🟡 🏥 In Practice Published: · 2 min read ·

arXiv:2606.25519: Quantization inflates reasoning — the hidden cost of low-bit models

arXiv:2606.25519 ↗

Editorial illustration: schematic compressed brain emitting a long chain of thought bubbles, symbolizing token inflation in quantized AI models

Quantizing language models to INT4/INT3 preserves answer accuracy but lengthens the chain of thought and cancels the expected inference speedup. Microsoft researchers introduced the CoT Token Inflation Ratio metric and tested it on math, code, science, and agentic tasks.

🤖

This article was generated using artificial intelligence from primary sources.
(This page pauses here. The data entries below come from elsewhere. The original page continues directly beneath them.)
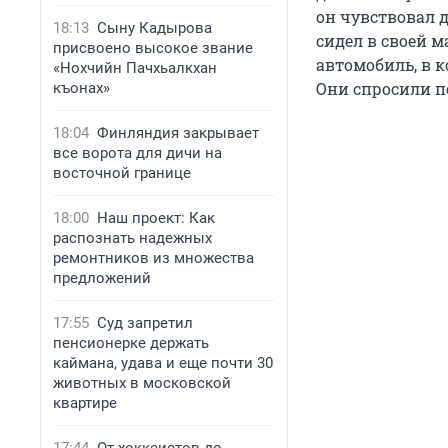
он чувствовал д
18:13
Сыну Кадырова
сидел в своей 
присвоено высокое звание
автомобиль, в 
«Нохчийн Пачхьалкхан
Они спросили пе
къонах»
18:04
Финляндия закрывает
все ворота для дичи на
восточной границе
18:00
Наш проект: Как
распознать надежных
ремонтников из множества
предложений
17:55
Суд запретил
пенсионерке держать
каймана, удава и еще почти 30
животных в московской
квартире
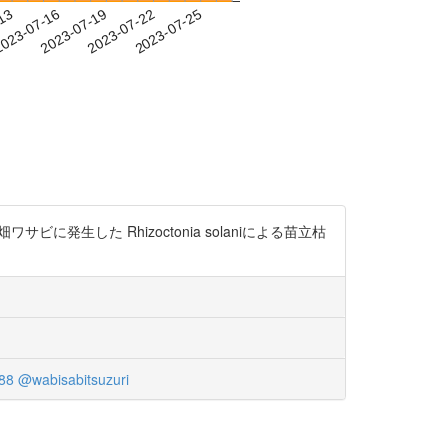
-13
023-07-16
2023-07-19
2023-07-22
2023-07-25
岩手県の畑ワサビに発生した Rhizoctonia solaniによる苗立枯
88
@wabisabitsuzuri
What is quantization and why is it used?

Quantization — the process of reducing the bit precision of model weights from 16 or 32 bits to INT4 or INT3 — is a standard technique for speeding up inference and reducing the memory footprint of large language models. Microsoft researchers (7 authors, paper published June 24, 2026) reveal that this technique carries a hidden cost that previous evaluations have not measured.

What is the real cost of low-bit models?

Quantization to INT4 or INT3 precision preserves the accuracy of the final answer, but causes significant lengthening of the chain of thought (the sequence of intermediate steps a model generates before the final answer). Quantized models produce more intermediate steps and semantic repetitions than their full-precision equivalents, completely negating the per-token speedup through the increased number of generated tokens.

A new metric: CoT Token Inflation Ratio

The researchers introduced the CoT Token Inflation Ratio metric, which measures the ratio of chain-of-thought length between a quantized and the original model. Testing was conducted across four task categories: mathematical reasoning, code generation, scientific Q&A, and agentic tool-use (tasks involving tool calls). In all categories, quantization increases reasoning token consumption.

Solution: training, not prompting

Comparing three mitigation approaches — prompting strategies, sampling techniques, and quantization-aware training — the authors conclude that only training that is aware of quantization simultaneously reduces both accuracy loss and token inflation. Prompting and sampling mitigations proved insufficient.

The practical implication: evaluations of quantized reasoning models must report token consumption during reasoning alongside accuracy, since these are two separate costs that together determine true efficiency.

Frequently Asked Questions

Why does quantization lengthen the chain of thought?
Low-bit precision introduces small numerical errors into model weights, causing the model to generate more intermediate steps and semantic repetitions to compensate for uncertainty — even when it ultimately reaches the correct answer.
How can token inflation in quantized models be reduced?
Quantization-aware training proved most effective: it outperforms both prompting strategies and sampling techniques in reducing both accuracy loss and token inflation.